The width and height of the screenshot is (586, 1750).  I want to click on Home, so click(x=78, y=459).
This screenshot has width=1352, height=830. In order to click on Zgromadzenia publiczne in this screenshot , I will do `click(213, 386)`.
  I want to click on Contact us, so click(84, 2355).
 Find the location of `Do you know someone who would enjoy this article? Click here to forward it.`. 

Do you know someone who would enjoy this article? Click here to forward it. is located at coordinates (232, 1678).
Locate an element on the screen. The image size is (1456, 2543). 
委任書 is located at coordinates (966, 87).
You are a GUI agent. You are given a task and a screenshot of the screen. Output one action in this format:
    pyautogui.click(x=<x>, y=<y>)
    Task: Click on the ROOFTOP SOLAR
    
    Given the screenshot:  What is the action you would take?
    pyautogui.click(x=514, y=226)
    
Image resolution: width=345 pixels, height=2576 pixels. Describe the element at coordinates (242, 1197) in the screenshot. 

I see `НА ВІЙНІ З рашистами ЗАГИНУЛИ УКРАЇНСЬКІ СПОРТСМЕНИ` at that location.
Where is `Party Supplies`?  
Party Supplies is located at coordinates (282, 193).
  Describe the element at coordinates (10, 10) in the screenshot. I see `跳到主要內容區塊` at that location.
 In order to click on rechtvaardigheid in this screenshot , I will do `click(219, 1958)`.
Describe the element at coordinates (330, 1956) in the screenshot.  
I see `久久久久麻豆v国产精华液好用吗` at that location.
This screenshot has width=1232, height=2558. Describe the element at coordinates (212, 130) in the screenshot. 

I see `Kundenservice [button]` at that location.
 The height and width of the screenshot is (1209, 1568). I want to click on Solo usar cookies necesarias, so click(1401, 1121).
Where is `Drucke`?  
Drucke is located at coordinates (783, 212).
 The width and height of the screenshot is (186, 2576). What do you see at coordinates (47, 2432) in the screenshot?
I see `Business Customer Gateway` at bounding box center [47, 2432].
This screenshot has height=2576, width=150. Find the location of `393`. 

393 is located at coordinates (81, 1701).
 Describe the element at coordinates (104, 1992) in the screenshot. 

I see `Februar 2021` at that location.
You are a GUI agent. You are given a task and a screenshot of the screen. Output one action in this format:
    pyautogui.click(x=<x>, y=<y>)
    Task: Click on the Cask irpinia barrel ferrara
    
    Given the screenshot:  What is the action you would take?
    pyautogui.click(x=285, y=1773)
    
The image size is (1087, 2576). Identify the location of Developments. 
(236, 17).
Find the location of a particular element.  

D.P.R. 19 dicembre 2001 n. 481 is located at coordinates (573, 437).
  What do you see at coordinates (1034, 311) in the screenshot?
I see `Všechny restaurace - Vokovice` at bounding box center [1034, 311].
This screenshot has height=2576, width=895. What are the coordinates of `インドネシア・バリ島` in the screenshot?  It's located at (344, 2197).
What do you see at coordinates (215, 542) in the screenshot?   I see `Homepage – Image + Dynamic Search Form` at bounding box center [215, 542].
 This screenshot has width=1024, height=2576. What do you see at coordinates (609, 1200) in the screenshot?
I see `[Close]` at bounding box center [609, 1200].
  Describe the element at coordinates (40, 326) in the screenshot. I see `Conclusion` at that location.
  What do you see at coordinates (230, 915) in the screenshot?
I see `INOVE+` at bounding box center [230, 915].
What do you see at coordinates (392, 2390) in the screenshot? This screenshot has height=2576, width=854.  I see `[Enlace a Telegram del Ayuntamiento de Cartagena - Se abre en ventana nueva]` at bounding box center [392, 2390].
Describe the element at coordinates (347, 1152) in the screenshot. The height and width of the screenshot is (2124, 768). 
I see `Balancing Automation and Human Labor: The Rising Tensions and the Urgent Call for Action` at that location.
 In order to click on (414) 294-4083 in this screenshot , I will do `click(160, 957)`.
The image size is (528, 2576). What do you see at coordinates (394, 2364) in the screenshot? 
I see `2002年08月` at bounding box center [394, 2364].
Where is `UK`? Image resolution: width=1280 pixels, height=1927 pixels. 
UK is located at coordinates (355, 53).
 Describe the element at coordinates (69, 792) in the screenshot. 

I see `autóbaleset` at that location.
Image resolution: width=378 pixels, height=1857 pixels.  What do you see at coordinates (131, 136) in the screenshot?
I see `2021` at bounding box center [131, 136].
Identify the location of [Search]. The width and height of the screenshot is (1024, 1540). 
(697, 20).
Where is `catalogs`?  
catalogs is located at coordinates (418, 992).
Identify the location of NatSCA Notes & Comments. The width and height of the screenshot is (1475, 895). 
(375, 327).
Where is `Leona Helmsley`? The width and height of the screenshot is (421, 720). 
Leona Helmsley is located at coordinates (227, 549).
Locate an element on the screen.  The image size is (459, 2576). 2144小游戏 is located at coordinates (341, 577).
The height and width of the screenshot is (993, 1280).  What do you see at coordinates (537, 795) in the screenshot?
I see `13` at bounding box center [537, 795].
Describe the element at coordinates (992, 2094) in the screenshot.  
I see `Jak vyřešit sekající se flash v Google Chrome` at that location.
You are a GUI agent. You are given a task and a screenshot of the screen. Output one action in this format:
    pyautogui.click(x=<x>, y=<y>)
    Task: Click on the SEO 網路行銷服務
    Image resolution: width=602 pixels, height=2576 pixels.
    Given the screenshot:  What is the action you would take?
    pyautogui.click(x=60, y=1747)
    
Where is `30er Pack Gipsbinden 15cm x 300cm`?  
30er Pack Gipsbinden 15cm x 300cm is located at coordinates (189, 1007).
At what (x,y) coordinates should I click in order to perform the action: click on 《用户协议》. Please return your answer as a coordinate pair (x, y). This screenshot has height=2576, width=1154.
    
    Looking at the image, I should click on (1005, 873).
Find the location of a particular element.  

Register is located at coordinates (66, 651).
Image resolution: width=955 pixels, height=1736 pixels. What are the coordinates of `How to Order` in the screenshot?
-------
* _Exercise_: Please output the complete listing without any alteration.

* _Response box_:
The width and height of the screenshot is (586, 1750).  I want to click on Home, so click(x=78, y=459).
This screenshot has width=1352, height=830. In order to click on Zgromadzenia publiczne in this screenshot , I will do `click(213, 386)`.
  I want to click on Contact us, so click(84, 2355).
 Find the location of `Do you know someone who would enjoy this article? Click here to forward it.`. 

Do you know someone who would enjoy this article? Click here to forward it. is located at coordinates (232, 1678).
Locate an element on the screen. The image size is (1456, 2543). 
委任書 is located at coordinates (966, 87).
You are a GUI agent. You are given a task and a screenshot of the screen. Output one action in this format:
    pyautogui.click(x=<x>, y=<y>)
    Task: Click on the ROOFTOP SOLAR
    
    Given the screenshot:  What is the action you would take?
    pyautogui.click(x=514, y=226)
    
Image resolution: width=345 pixels, height=2576 pixels. Describe the element at coordinates (242, 1197) in the screenshot. 

I see `НА ВІЙНІ З рашистами ЗАГИНУЛИ УКРАЇНСЬКІ СПОРТСМЕНИ` at that location.
Where is `Party Supplies`?  
Party Supplies is located at coordinates (282, 193).
  Describe the element at coordinates (10, 10) in the screenshot. I see `跳到主要內容區塊` at that location.
 In order to click on rechtvaardigheid in this screenshot , I will do `click(219, 1958)`.
Describe the element at coordinates (330, 1956) in the screenshot.  
I see `久久久久麻豆v国产精华液好用吗` at that location.
This screenshot has width=1232, height=2558. Describe the element at coordinates (212, 130) in the screenshot. 

I see `Kundenservice [button]` at that location.
 The height and width of the screenshot is (1209, 1568). I want to click on Solo usar cookies necesarias, so click(1401, 1121).
Where is `Drucke`?  
Drucke is located at coordinates (783, 212).
 The width and height of the screenshot is (186, 2576). What do you see at coordinates (47, 2432) in the screenshot?
I see `Business Customer Gateway` at bounding box center [47, 2432].
This screenshot has height=2576, width=150. Find the location of `393`. 

393 is located at coordinates (81, 1701).
 Describe the element at coordinates (104, 1992) in the screenshot. 

I see `Februar 2021` at that location.
You are a GUI agent. You are given a task and a screenshot of the screen. Output one action in this format:
    pyautogui.click(x=<x>, y=<y>)
    Task: Click on the Cask irpinia barrel ferrara
    
    Given the screenshot:  What is the action you would take?
    pyautogui.click(x=285, y=1773)
    
The image size is (1087, 2576). Identify the location of Developments. 
(236, 17).
Find the location of a particular element.  

D.P.R. 19 dicembre 2001 n. 481 is located at coordinates (573, 437).
  What do you see at coordinates (1034, 311) in the screenshot?
I see `Všechny restaurace - Vokovice` at bounding box center [1034, 311].
This screenshot has height=2576, width=895. What are the coordinates of `インドネシア・バリ島` in the screenshot?  It's located at (344, 2197).
What do you see at coordinates (215, 542) in the screenshot?   I see `Homepage – Image + Dynamic Search Form` at bounding box center [215, 542].
 This screenshot has width=1024, height=2576. What do you see at coordinates (609, 1200) in the screenshot?
I see `[Close]` at bounding box center [609, 1200].
  Describe the element at coordinates (40, 326) in the screenshot. I see `Conclusion` at that location.
  What do you see at coordinates (230, 915) in the screenshot?
I see `INOVE+` at bounding box center [230, 915].
What do you see at coordinates (392, 2390) in the screenshot? This screenshot has height=2576, width=854.  I see `[Enlace a Telegram del Ayuntamiento de Cartagena - Se abre en ventana nueva]` at bounding box center [392, 2390].
Describe the element at coordinates (347, 1152) in the screenshot. The height and width of the screenshot is (2124, 768). 
I see `Balancing Automation and Human Labor: The Rising Tensions and the Urgent Call for Action` at that location.
 In order to click on (414) 294-4083 in this screenshot , I will do `click(160, 957)`.
The image size is (528, 2576). What do you see at coordinates (394, 2364) in the screenshot? 
I see `2002年08月` at bounding box center [394, 2364].
Where is `UK`? Image resolution: width=1280 pixels, height=1927 pixels. 
UK is located at coordinates (355, 53).
 Describe the element at coordinates (69, 792) in the screenshot. 

I see `autóbaleset` at that location.
Image resolution: width=378 pixels, height=1857 pixels.  What do you see at coordinates (131, 136) in the screenshot?
I see `2021` at bounding box center [131, 136].
Identify the location of [Search]. The width and height of the screenshot is (1024, 1540). 
(697, 20).
Where is `catalogs`?  
catalogs is located at coordinates (418, 992).
Identify the location of NatSCA Notes & Comments. The width and height of the screenshot is (1475, 895). 
(375, 327).
Where is `Leona Helmsley`? The width and height of the screenshot is (421, 720). 
Leona Helmsley is located at coordinates (227, 549).
Locate an element on the screen.  The image size is (459, 2576). 2144小游戏 is located at coordinates (341, 577).
The height and width of the screenshot is (993, 1280).  What do you see at coordinates (537, 795) in the screenshot?
I see `13` at bounding box center [537, 795].
Describe the element at coordinates (992, 2094) in the screenshot.  
I see `Jak vyřešit sekající se flash v Google Chrome` at that location.
You are a GUI agent. You are given a task and a screenshot of the screen. Output one action in this format:
    pyautogui.click(x=<x>, y=<y>)
    Task: Click on the SEO 網路行銷服務
    Image resolution: width=602 pixels, height=2576 pixels.
    Given the screenshot:  What is the action you would take?
    pyautogui.click(x=60, y=1747)
    
Where is `30er Pack Gipsbinden 15cm x 300cm`?  
30er Pack Gipsbinden 15cm x 300cm is located at coordinates (189, 1007).
At what (x,y) coordinates should I click in order to perform the action: click on 《用户协议》. Please return your answer as a coordinate pair (x, y). This screenshot has height=2576, width=1154.
    
    Looking at the image, I should click on (1005, 873).
Find the location of a particular element.  

Register is located at coordinates (66, 651).
Image resolution: width=955 pixels, height=1736 pixels. What are the coordinates of `How to Order` in the screenshot?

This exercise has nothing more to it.